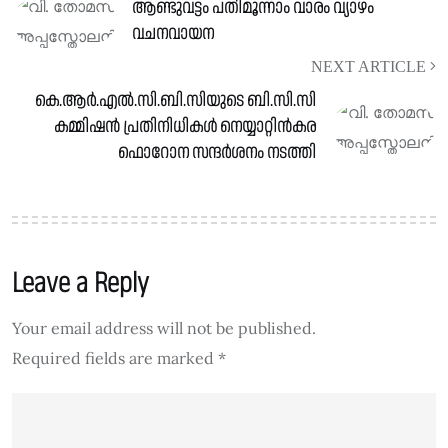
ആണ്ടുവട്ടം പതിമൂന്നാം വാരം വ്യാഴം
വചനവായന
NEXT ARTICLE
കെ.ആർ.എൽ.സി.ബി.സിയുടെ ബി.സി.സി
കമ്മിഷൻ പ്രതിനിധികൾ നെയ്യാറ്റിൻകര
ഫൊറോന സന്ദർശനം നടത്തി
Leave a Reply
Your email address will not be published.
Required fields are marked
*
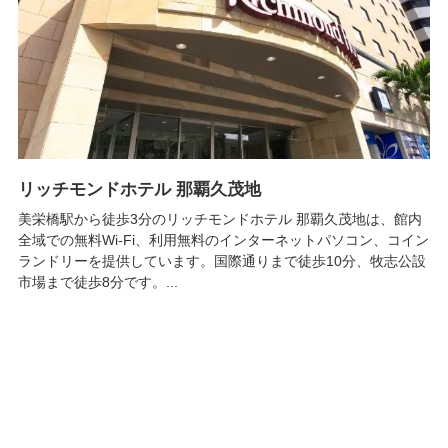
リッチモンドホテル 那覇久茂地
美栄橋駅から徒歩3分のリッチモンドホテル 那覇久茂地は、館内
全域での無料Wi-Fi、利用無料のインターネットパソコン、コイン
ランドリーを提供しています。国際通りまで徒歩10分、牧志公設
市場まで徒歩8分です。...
——
PROBLEM TO WORK ON »
Transcribe exactly, and only, the lines from the one containing "NEXT ARTICLE" through the last line of the records above, both included; leave out the pictures.

TASK OUTPUT »
NEXT ARTICLE
കെ.ആർ.എൽ.സി.ബി.സിയുടെ ബി.സി.സി
കമ്മിഷൻ പ്രതിനിധികൾ നെയ്യാറ്റിൻകര
ഫൊറോന സന്ദർശനം നടത്തി
Leave a Reply
Your email address will not be published.
Required fields are marked
*
リッチモンドホテル 那覇久茂地
美栄橋駅から徒歩3分のリッチモンドホテル 那覇久茂地は、館内
全域での無料Wi-Fi、利用無料のインターネットパソコン、コイン
ランドリーを提供しています。国際通りまで徒歩10分、牧志公設
市場まで徒歩8分です。...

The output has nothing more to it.